Fixed Asset Accounting

Fixed asset accounting can be a specialty by itself, or a part of another job position, such as staff accountant or cost accountant.

This type of accounting will usually involve the following duties:

  • Maintaining a list of the company assets.

  • Identifying each asset with a unique asset number.

  • Tracking and recording new assets as they are added by the company.

  • Recording sales and disposals of assets in fixed asset software.

  • Calculating depreciation for each asset and writing a journal entry each month to record it.

  • Preparing and filing the annual personal property tax statement that is used to determine the amount of property tax due.

  • Representing the company during any property tax audits.

The amount of personal property tax can be considerable at some businesses, especially in manufacturing.  Great care should be taken to keep the asset listing up-to-date and accurate.

Many asset lists become obsolete quickly when machinery is removed or moved and this information is not communicated.  This is usually the largest issue in asset accounting.  The accountant has to take the initiative to keep the asset list current.

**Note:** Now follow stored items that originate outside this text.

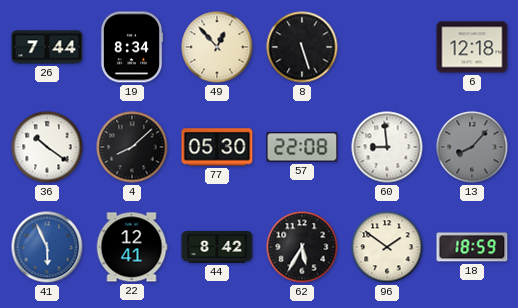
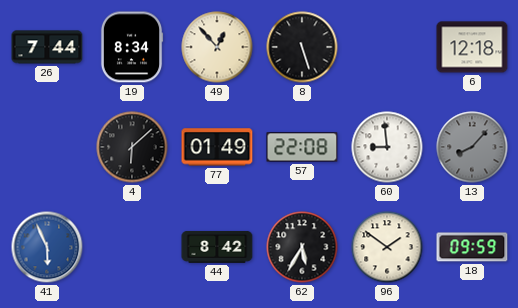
36: 10:21 -> none
4: 8:08 -> 6:08
77: 05:30 -> 01:49
22: 12:41 -> none
18: 18:59 -> 09:59
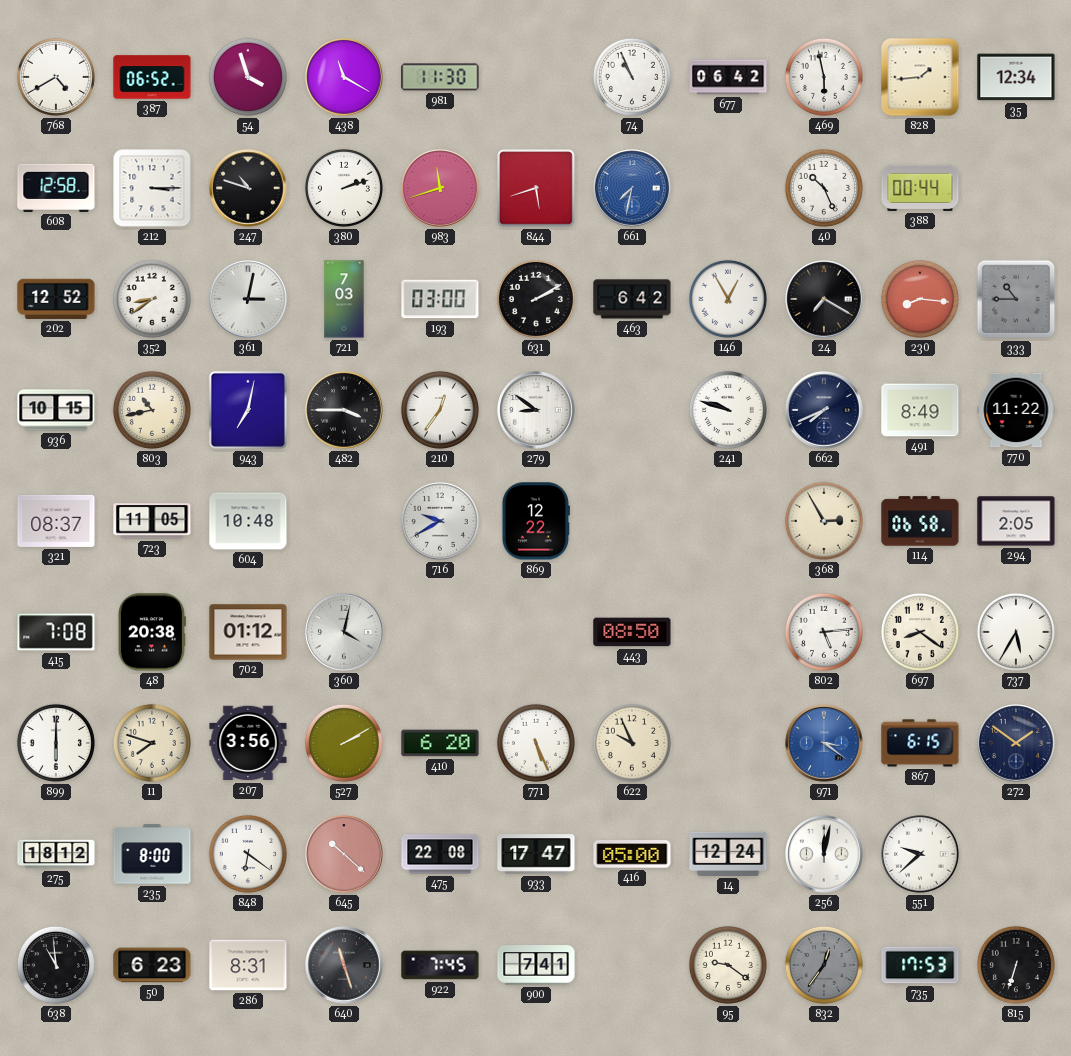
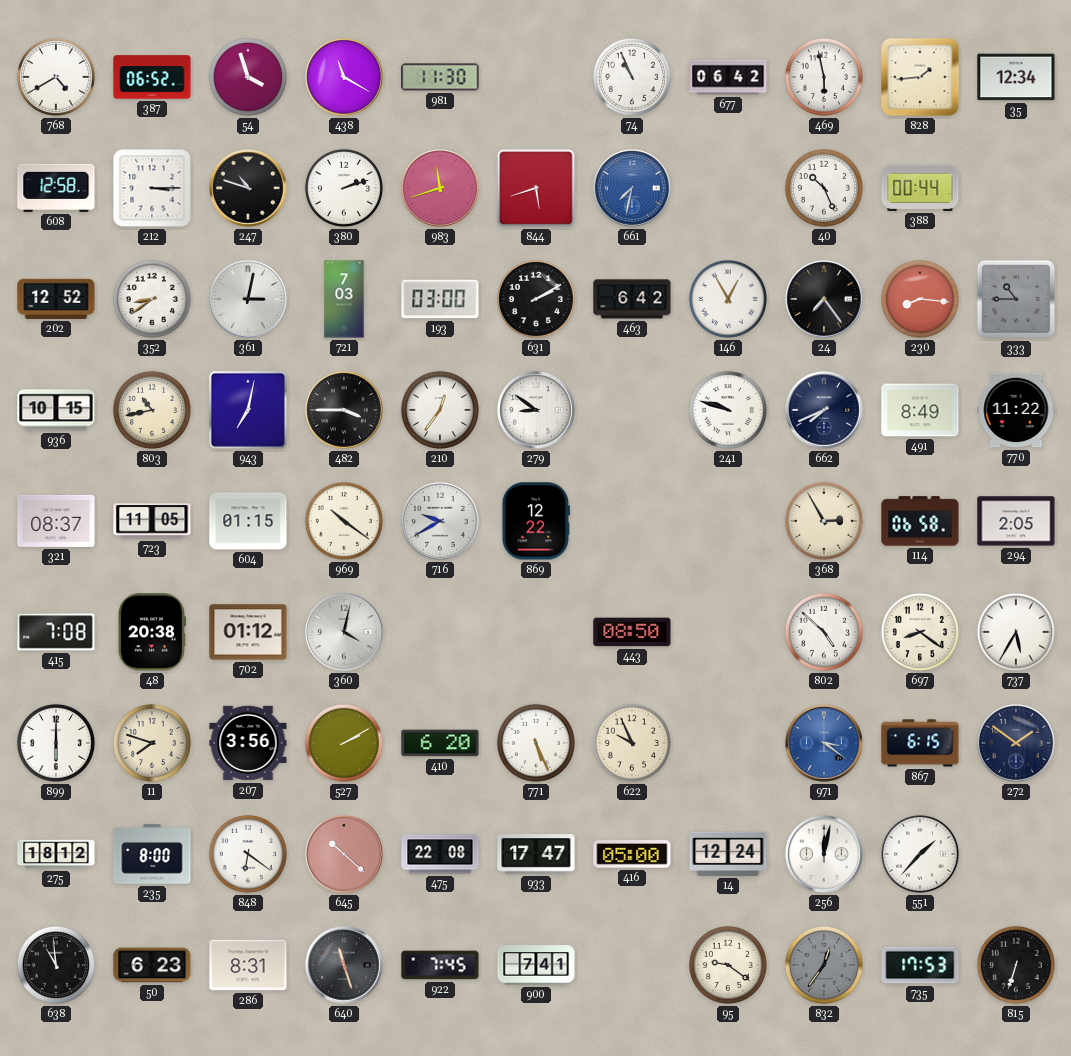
24: 7:20 -> 7:24
604: 10:48 -> 01:15
969: none -> 10:21
802: 5:14 -> 4:52
551: 9:38 -> 1:37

The best system I've seen was where a digital picture was taken of each asset and combined with a description of the asset and other information such as cost, date acquired, location, asset number, etc.

Every business with a large amount of assets has what is called a "bone yard"; this is the place old assets wind up for possible later use or for part salvaging. An asset that is not being used, or is non-productive may have a different taxable rate than productive assets.